İnsanlar zor durumda. İşinden gücünden olan, biten işlerinin ardından yeni anlaşmalar yapamayan nice yetenekler var. Biri de Gelinim Nurci'nin yakın arkadaşı Selvi. Selvi'nin özelliği işletmeler kurmak, restoran zincirleri vesaireler, ki ben çok anlamam bu işlerden; bir süredir işsiz. Şimdilik köyden şehre getirip sattığı ürünlerle ayakta kalma çabasında. Alıp kullandıklarım arasında olağanüstü bir pekmez, acayip lezzetli kabak çekirdeği, beyaz kiraz reçeli, çekirdekli kara üzüm kurusu, kayısı kurusu filan bir sürü şey var. Bugünlerde favori tatlımız da pekmezli süzme yoğurt.

Daha daha köy ekmeğinden taze otlara kadar özel ve güzel lezzetler...

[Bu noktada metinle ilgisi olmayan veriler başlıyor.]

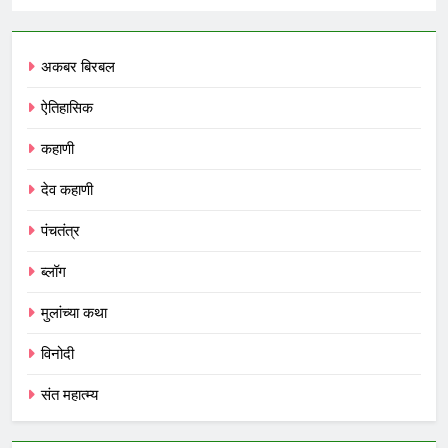
अकबर बिरबल
ऐतिहासिक
कहाणी
देव कहाणी
पंचतंत्र
ब्लॉग
मुलांच्या कथा
विनोदी
संत महात्म्य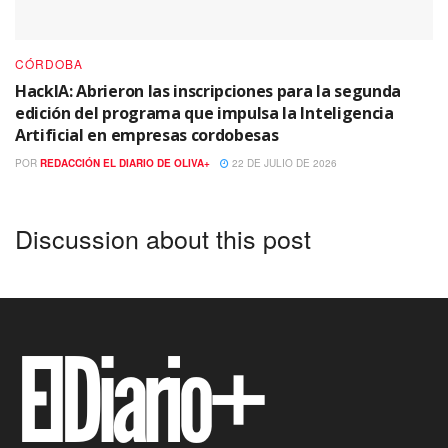
CÓRDOBA
HackIA: Abrieron las inscripciones para la segunda
edición del programa que impulsa la Inteligencia
Artificial en empresas cordobesas
POR
REDACCIÓN EL DIARIO DE OLIVA+
22 DE JULIO DE 2026
Discussion about this post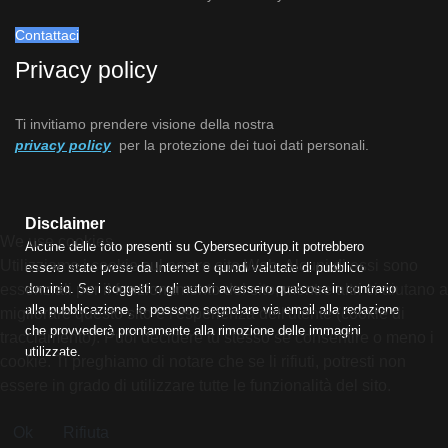
Contattaci
Privacy policy
Ti invitiamo prendere visione della nostra
privacy policy
per la protezione dei tuoi dati personali.
Disclaimer
We use cookies
Alcune delle foto presenti su Cybersecurityup.it potrebbero
Utilizziamo i cookie sul nostro sito Web. Alcuni di essi sono
essere state prese da Internet e quindi valutate di pubblico
essenziali per il funzionamento del sito, mentre altri ci aiutano a
dominio. Se i soggetti o gli autori avessero qualcosa in contrario
alla pubblicazione, lo possono segnalare via email alla redazione
migliorare questo sito e l'esperienza dell'utente (cookie di
che provvederà prontamente alla rimozione delle immagini
tracciamento). Puoi decidere tu stesso se consentire o meno i
utilizzate.
cookie. Ti preghiamo di notare che se li rifiuti, potresti non
essere in grado di utilizzare tutte le funzionalità del sito.
Ok
Rifiuta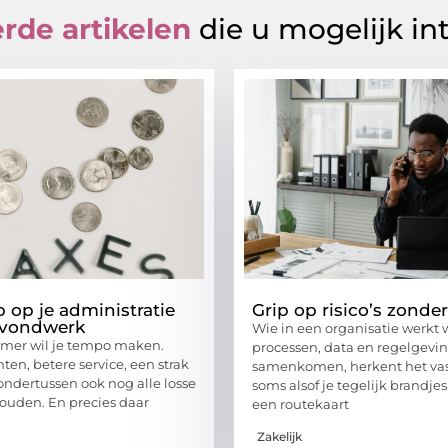
rde artikelen
die u mogelijk in
p op je administratie
Grip op risico’s zonde
avondwerk
Wie in een organisatie werkt 
emer wil je tempo maken.
processen, data en regelgevi
ten, betere service, een strak
samenkomen, herkent het vast
ndertussen ook nog alle losse
soms alsof je tegelijk brandjes
houden. En precies daar
een routekaart
Zakelijk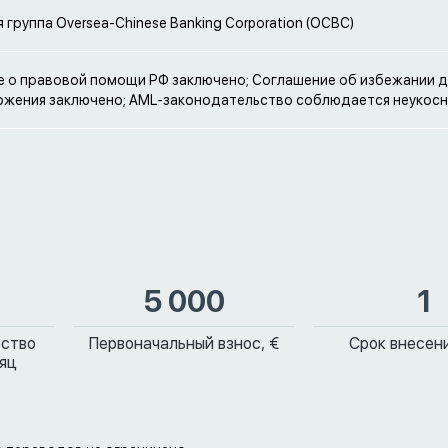
 группа Oversea-Chinese Banking Corporation (OCBC)
 о правовой помощи РФ заключено; Соглашение об избежании 
жения заключено; AML-законодательство соблюдается неукос
5 000
1
ество
Первоначальный взнос, €
Срок внесени
сяц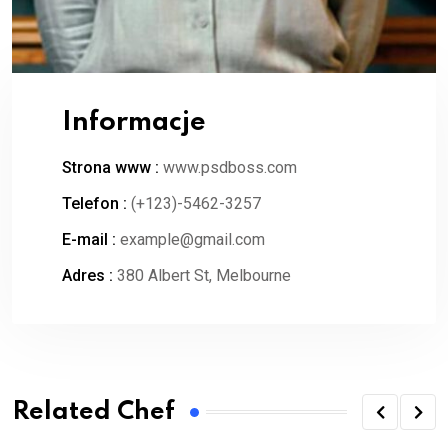
Informacje
Strona www :
www.psdboss.com
Telefon :
(+123)-5462-3257
E-mail :
example@gmail.com
Adres :
380 Albert St, Melbourne
Related Chef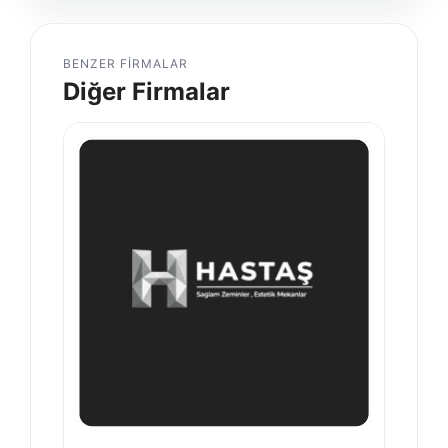
BENZER FIRMALAR
Diğer Firmalar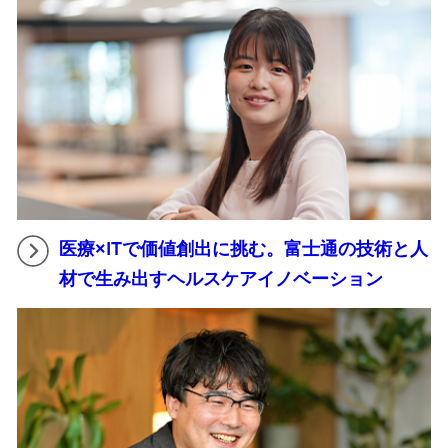
医療×ITで価値創出に挑む。富士通の技術と人
材で生み出すヘルスケアイノベーション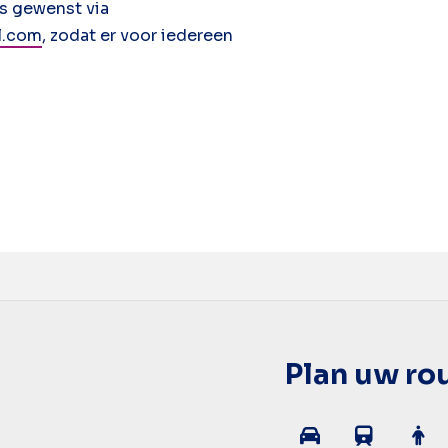
is gewenst via
l.com
, zodat er voor iedereen
Plan uw ro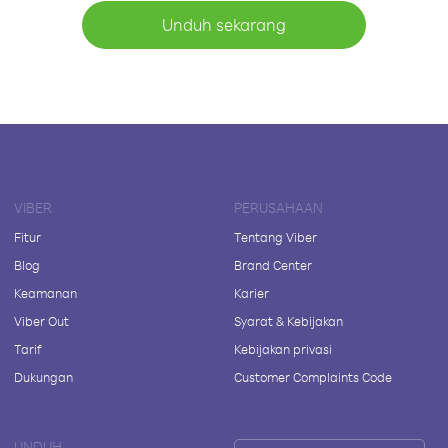
Unduh sekarang
VIBER
PERUSAHAAN
Fitur
Tentang Viber
Blog
Brand Center
Keamanan
Karier
Viber Out
Syarat & Kebijakan
Tarif
Kebijakan privasi
Dukungan
Customer Complaints Code
UNDUH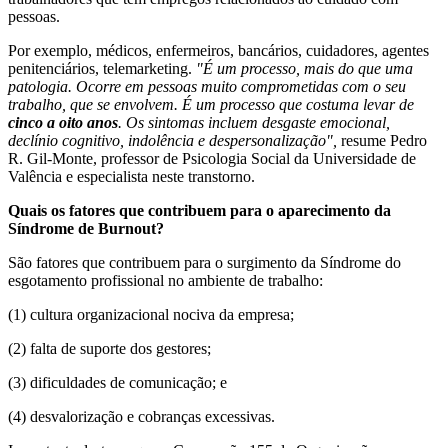
pessoas.
Por exemplo, médicos, enfermeiros, bancários, cuidadores, agentes
penitenciários, telemarketing.
"É um processo, mais do que uma
patologia. Ocorre em pessoas muito comprometidas com o seu
trabalho, que se envolvem. É um processo que costuma levar de
cinco a oito anos
. Os sintomas incluem desgaste emocional,
declínio cognitivo, indolência e despersonalização",
resume Pedro
R. Gil-Monte, professor de Psicologia Social da Universidade de
Valência e especialista neste transtorno.
Quais os fatores que contribuem para o aparecimento da
Síndrome de Burnout?
São fatores que contribuem para o surgimento da Síndrome do
esgotamento profissional no ambiente de trabalho:
(1) cultura organizacional nociva da empresa;
(2) falta de suporte dos gestores;
(3) dificuldades de comunicação; e
(4) desvalorização e cobranças excessivas.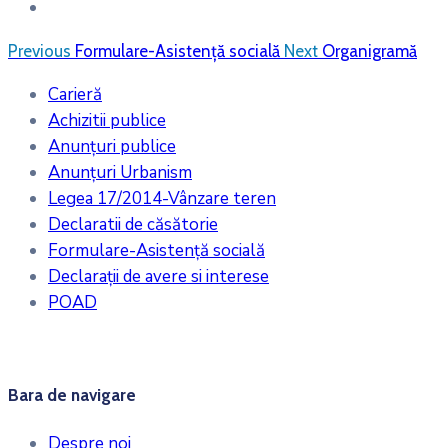
Previous
Formulare-Asistență socială
Next
Organigramă
Carieră
Achizitii publice
Anunțuri publice
Anunțuri Urbanism
Legea 17/2014-Vânzare teren
Declaratii de căsătorie
Formulare-Asistență socială
Declarații de avere si interese
POAD
Bara de navigare
Despre noi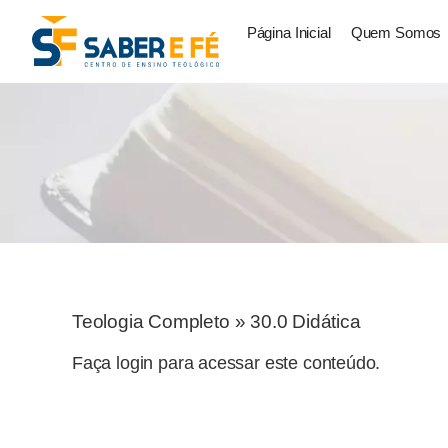
Página Inicial
Quem Somos
Teologia Completo
»
30.0 Didática
Faça login para acessar este conteúdo.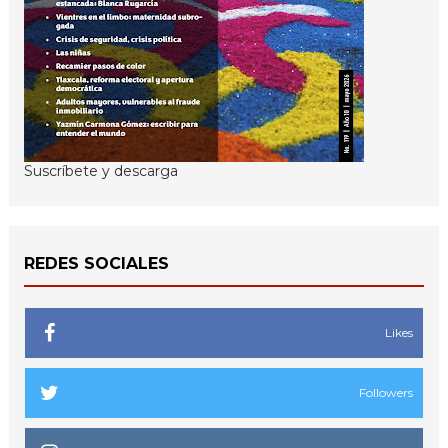
Suscríbete y descarga
REDES SOCIALES
Likes
Followers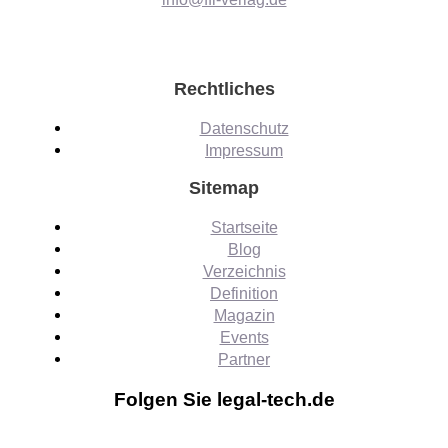
Rechtliches
Datenschutz
Impressum
Sitemap
Startseite
Blog
Verzeichnis
Definition
Magazin
Events
Partner
Folgen Sie legal-tech.de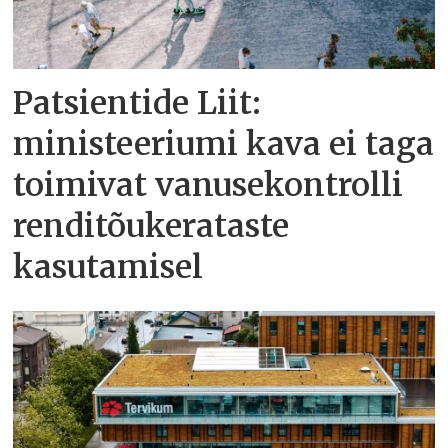
Patsientide Liit:
ministeeriumi kava ei taga
toimivat vanusekontrolli
renditõukerataste
kasutamisel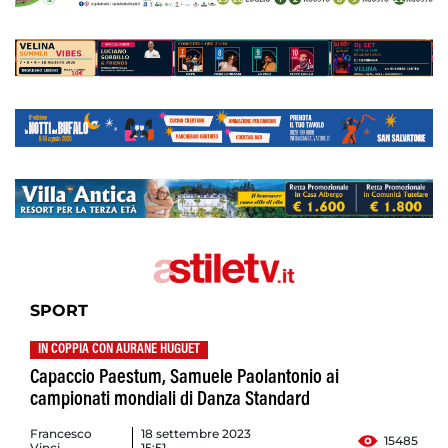
SPORT
IN COPPIA CON AURANE HUGUET
Capaccio Paestum, Samuele Paolantonio ai
campionati mondiali di Danza Standard
Francesco
18 settembre 2023
15485
Vinci
15:51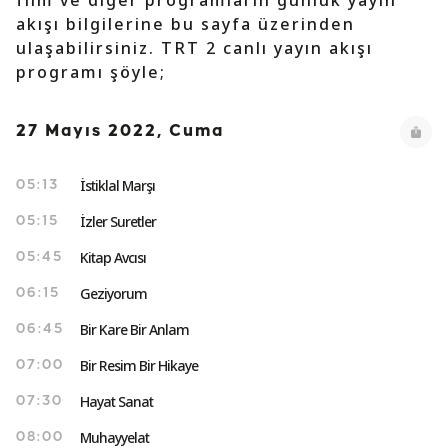
film ve diğer programların günlük yayın
akışı bilgilerine bu sayfa üzerinden
ulaşabilirsiniz. TRT 2 canlı yayın akışı
programı şöyle;
27 Mayıs 2022, Cuma
İstiklal Marşı
05:13
İzler Suretler
05:15
Kitap Avcısı
05:45
Geziyorum
06:15
Bir Kare Bir Anlam
06:45
Bir Resim Bir Hikaye
07:00
Hayat Sanat
07:30
Muhayyelat
08:00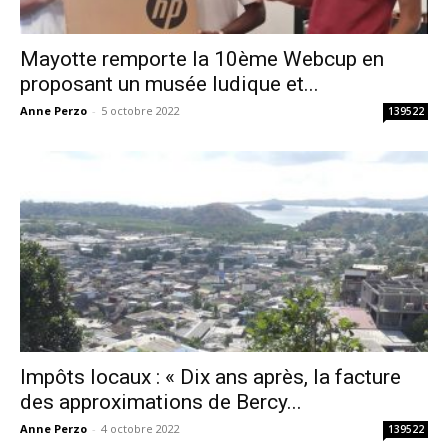
Mayotte remporte la 10ème Webcup en
proposant un musée ludique et...
Anne Perzo
-
5 octobre 2022
139522
Impôts locaux : « Dix ans après, la facture
des approximations de Bercy...
Anne Perzo
-
4 octobre 2022
139522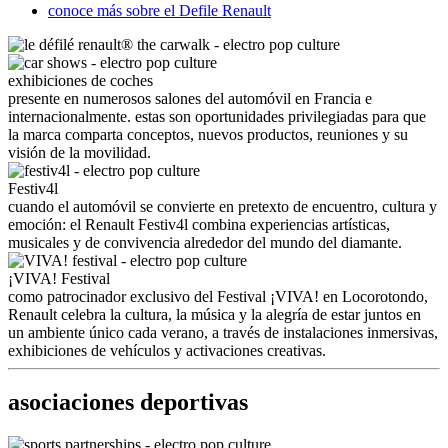
conoce más sobre el Defile Renault
exhibiciones de coches
presente en numerosos salones del automóvil en Francia e
internacionalmente. estas son oportunidades privilegiadas para que
la marca comparta conceptos, nuevos productos, reuniones y su
visión de la movilidad.
Festiv4l
cuando el automóvil se convierte en pretexto de encuentro, cultura y
emoción: el Renault Festiv4l combina experiencias artísticas,
musicales y de convivencia alrededor del mundo del diamante.
¡VIVA! Festival
como patrocinador exclusivo del Festival ¡VIVA! en Locorotondo,
Renault celebra la cultura, la música y la alegría de estar juntos en
un ambiente único cada verano, a través de instalaciones inmersivas,
exhibiciones de vehículos y activaciones creativas.
asociaciones deportivas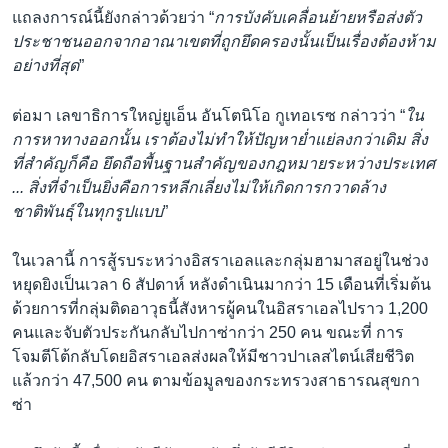
แถลงการณ์นี้ยังกล่าวด้วยว่า “
การบังคับเคลื่อนย้ายหรือส่งตัว
ประชาชนออกจากอาณาเขตที่ถูกยึดครองนั้นเป็นเรื่องต้องห้าม
อย่างที่สุด
”
ต่อมา เลขาธิการใหญ่ยูเอ็น อันโตนิโอ กูเทอเรซ กล่าวว่า “
ใน
การหาทางออกนั้น เราต้องไม่ทำให้ปัญหาย่ำแย่ลงกว่าเดิม สิ่ง
ที่สำคัญก็คือ ยึดถือพื้นฐานสำคัญของกฎหมายระหว่างประเทศ
... สิ่งที่จำเป็นยิ่งคือการหลีกเลี่ยงไม่ให้เกิดการกวาดล้าง
ชาติพันธุ์ในทุกรูปแบบ
”
ในเวลานี้ การสู้รบระหว่างอิสราเอลและกลุ่มฮามาสอยู่ในช่วง
หยุดยิงเป็นเวลา 6 สัปดาห์ หลังดำเนินมากว่า 15 เดือนที่เริ่มต้น
ด้วยการที่กลุ่มติดอาวุธนี้สังหารผู้คนในอิสราเอลไปราว 1,200
คนและจับตัวประกันกลับไปกาซ่ากว่า 250 คน ขณะที่ การ
โจมตีโต้กลับโดยอิสราเอลส่งผลให้มีชาวปาเลสไตน์เสียชีวิต
แล้วกว่า 47,500 คน ตามข้อมูลของกระทรวงสาธารณสุขกา
ซ่า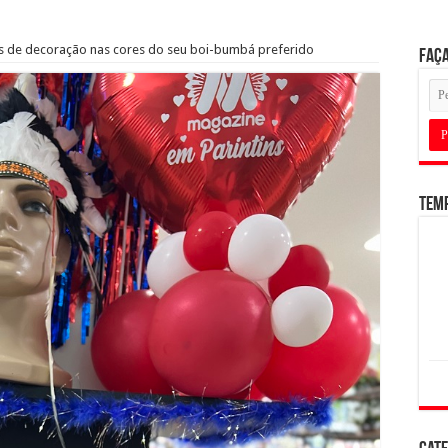
s de decoração nas cores do seu boi-bumbá preferido
Faça
Tem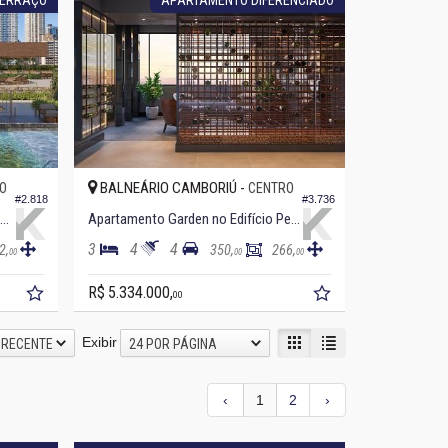
BALNEÁRIO CAMBORIÚ -
O
CENTRO
#2.818
#3.736
partamento Garden no Edifício Marena
Apartamento Garden no Edifício Pericó
3
4
4
2,
350,
266,
00
00
00
R$ 5.334.000,
00
Exibir
 RECENTE
24 POR PÁGINA
‹
1
2
›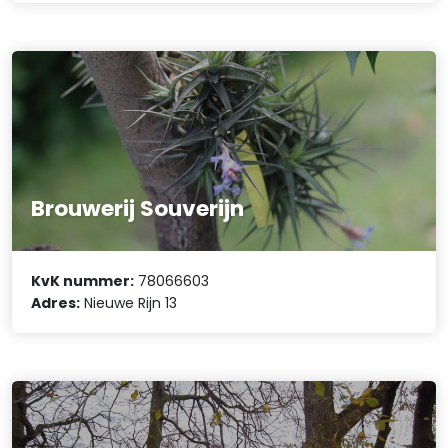
Brouwerij Souverijn
KvK nummer:
78066603
Adres:
Nieuwe Rijn 13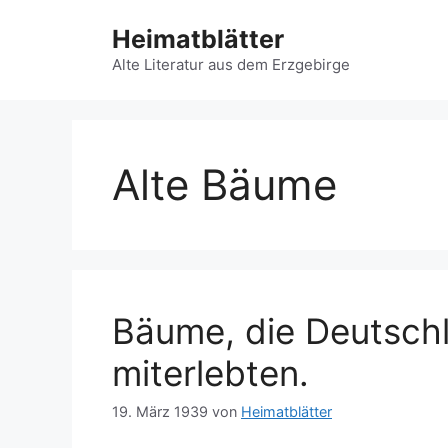
Zum
Heimatblätter
Inhalt
springen
Alte Literatur aus dem Erzgebirge
Alte Bäume
Bäume, die Deutsch
miterlebten.
19. März 1939
von
Heimatblätter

Çanakkale ve Konya Ereğli köylerinde yaşayan kadınların,
kendi bahçelerinde yetişen malzemelerle yaptıkları az miktarda doğalgıda ürünleri geldi.
Bu ürünlerden almak isterseniz bilginize..

ÜRÜN LİSTE...

ÜZÜM PEKMEZİ ( BAHÇEDE YETİŞTİRDİKLERİ KENDİ ÜZÜMLERİNDEN )
KURU KAYSI (GÜNEŞTE KURUTULMUŞ-BAHÇEDEN)
KABAK ÇEKİRDEĞİ ( DENEMELİSİNİZ ÇANAKKALE )
KÖY EKMEĞİ ( EV YAPIMI TOPRAK OCAKTA PİŞİRİLMİŞ ÇANAKKALE )
SALÇA ( ACI & TATLI )
REÇEL ( SADECE EREĞLİDE YETİŞEN BEYAZ KİRAZ REÇELİ )
REÇEL ( KÖY ÇİLEĞİ )
ADA ÇAYI ( DAĞDAN TOPLANMA YAPRAK )
NOHUT
FASULYE
ERİŞTE ( ÖZELLİKLE TAVUK SUYU ÇORBAYA KONUR )
BULGUR ( KÖFTELİK )
ÜZÜM PESTİLİ
TEREYAĞI ( ÇANAKKALE )

Ürünler mevsime göre değişken geliyor.

Selvi'nin paketinden çıkan beyaz kiraz reçeli aklınızı çeldiyse sonmezselvi@hotmail.com

Güneşleniyorum işte sere serpe, ne rontgenliyorsunuz yani?